I recently got my hands on this rebranded Dahua camera from Amcrest. The heat issue is sort of two-part...
1) The heat radiated outward is somewhat shunted due to the plastic casing. Metal to metal conducts and dissipates heat better - think of it as a poor-man heatsink on a computer, in our case, a CCTV camera. Metal to plastic, well, not so much in that regard. So where does the heat go? To the entire metal apparatus.
2) You will need to open up the camera and remove the silica bag wedged between the camera sensor metal PCB+plating and the control board PCB. There is a HUGE silica bag below the main PCB - which is well more than enough to consume all the humidity. Removing the small bag wedged between the two PCB's greatly reduced the heat contained within the camera internals. It now idles at 103 to 104F. It also concerned me that there's a Thermal Pad on the metal plating from the top inside the camera plate, which fits next to the bottom of the internal casing. This was effectively telling me this device does get rather warm. Prior to the removal of the smaller silica bag wedged between the two segments, I was seeing temperatures anywhere between 115 to 135F! This is not an ideal temperature for a CCTV camera, especially if it were to be mounted outdoors, and even more so if it was in direct/partial sunlight for a portion of the day. That temperature would skyrocket, and well - would likely spell the end for the camera.

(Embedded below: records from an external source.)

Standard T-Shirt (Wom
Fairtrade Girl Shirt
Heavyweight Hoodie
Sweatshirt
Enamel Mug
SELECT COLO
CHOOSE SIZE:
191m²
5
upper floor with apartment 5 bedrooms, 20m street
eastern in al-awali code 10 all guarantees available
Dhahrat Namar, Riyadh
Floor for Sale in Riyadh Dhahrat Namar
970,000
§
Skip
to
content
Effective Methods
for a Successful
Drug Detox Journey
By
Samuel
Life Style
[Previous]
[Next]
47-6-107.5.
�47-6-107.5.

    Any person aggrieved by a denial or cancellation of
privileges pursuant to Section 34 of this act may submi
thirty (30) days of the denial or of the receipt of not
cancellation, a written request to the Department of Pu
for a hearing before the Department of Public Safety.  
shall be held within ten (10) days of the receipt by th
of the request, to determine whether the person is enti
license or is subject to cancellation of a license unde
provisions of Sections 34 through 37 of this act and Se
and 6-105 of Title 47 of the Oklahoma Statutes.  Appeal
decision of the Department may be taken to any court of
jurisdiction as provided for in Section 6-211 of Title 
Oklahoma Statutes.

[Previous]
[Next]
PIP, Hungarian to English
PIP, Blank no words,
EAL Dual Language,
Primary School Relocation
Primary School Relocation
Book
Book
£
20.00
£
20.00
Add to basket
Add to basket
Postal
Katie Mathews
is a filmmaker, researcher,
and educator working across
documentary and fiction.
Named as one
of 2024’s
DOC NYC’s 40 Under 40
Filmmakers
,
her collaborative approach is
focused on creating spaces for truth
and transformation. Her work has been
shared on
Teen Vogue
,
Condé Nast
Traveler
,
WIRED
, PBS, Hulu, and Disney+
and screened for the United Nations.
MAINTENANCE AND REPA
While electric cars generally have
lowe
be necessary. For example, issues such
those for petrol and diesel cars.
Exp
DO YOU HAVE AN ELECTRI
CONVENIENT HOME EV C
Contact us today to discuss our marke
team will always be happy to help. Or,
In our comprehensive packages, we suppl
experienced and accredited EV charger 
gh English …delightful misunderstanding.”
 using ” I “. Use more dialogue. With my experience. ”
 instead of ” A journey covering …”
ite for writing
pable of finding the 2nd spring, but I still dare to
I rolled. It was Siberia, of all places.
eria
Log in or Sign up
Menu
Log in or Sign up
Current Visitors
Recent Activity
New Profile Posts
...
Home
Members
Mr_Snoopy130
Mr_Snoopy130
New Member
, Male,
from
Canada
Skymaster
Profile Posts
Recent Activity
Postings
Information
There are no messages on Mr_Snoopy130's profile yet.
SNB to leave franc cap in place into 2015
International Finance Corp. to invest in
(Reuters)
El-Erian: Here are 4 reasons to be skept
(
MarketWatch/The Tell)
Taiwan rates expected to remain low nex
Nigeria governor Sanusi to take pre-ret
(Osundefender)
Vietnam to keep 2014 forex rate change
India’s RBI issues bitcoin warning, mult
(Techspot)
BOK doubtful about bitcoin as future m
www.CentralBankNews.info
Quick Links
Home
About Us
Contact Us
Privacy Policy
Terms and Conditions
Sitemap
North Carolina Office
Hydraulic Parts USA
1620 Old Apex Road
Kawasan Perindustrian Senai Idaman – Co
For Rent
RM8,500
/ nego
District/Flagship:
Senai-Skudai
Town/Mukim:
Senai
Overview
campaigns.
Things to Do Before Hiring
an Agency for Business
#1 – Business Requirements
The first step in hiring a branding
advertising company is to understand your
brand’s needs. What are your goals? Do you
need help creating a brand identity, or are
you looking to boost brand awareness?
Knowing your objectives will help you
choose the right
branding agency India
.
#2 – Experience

Added what I am seeing from UniFi's POE switch port for this unit...
- Lit area, no IR active:
- Voltage: 53 – 53.25 Volts
- Current: 46 – 54 mA
- Wattage: 2.4 – 3.3 Watts
- Non-lit area, IR cut, and IR LEDs on @100%:
- Voltage: 53.10 Volts
- Current: 64 – 67 mA
- Wattage: 2.5 – 4 Watts
The values ranged and were always lightly-dynamic. Oddly enough, voltage with IR on resulted in very stable voltage values.